NSBrute is a command line utility built using Python that allows you to gain access to the vulnerable doamin by exploiting NS Takeover vulnerability. If you want to know about NS Takeover feel free to refer this.
- Programmatic access to AWS account
- Support for Python 2.7
Clone the repo
git clone https://github.com/shivsahni/NSBrute.git
Install the dependencies
pip install -r requirements.txt
Once the script is cloned, and the requirements have been successfully installed, run the script using your AWS Access Key and Secret Key as shown below:
python NSBrute.py -d domain -a accessKey -s secretKey -k '["zone_id_to_keep_1", "zone_id_to_keep_2"]'
If you don't want to keep any zones, you can ran a command similar to this:
python NSBrute.py -d domain -a accessKey -s secretKey -k '[]'
The script would be indefinitely creating the zones for the vulnerable domains in your AWS account until it finds a zone with a common nameserver.

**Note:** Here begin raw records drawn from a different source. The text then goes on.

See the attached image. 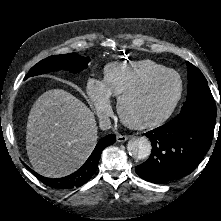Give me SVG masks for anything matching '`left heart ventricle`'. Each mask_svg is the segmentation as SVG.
<instances>
[{
	"mask_svg": "<svg viewBox=\"0 0 221 221\" xmlns=\"http://www.w3.org/2000/svg\"><path fill=\"white\" fill-rule=\"evenodd\" d=\"M178 79L169 74L155 81L146 91L130 100L127 113L134 119L154 117L165 110L178 92Z\"/></svg>",
	"mask_w": 221,
	"mask_h": 221,
	"instance_id": "b2bd125f",
	"label": "left heart ventricle"
}]
</instances>
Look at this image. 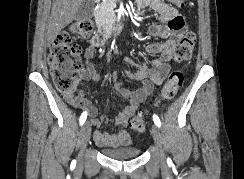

Once the script creates a zone with a common nameserver you can log in to your AWS account to create the resource records for the domain to have the complete control over the domain.
If you want to terminate the script while it is still running, control + c will cause it to stop running and you will be prompted to provide y
to force delete any stale hosted zones or literally any other character sequence to just quit immediately.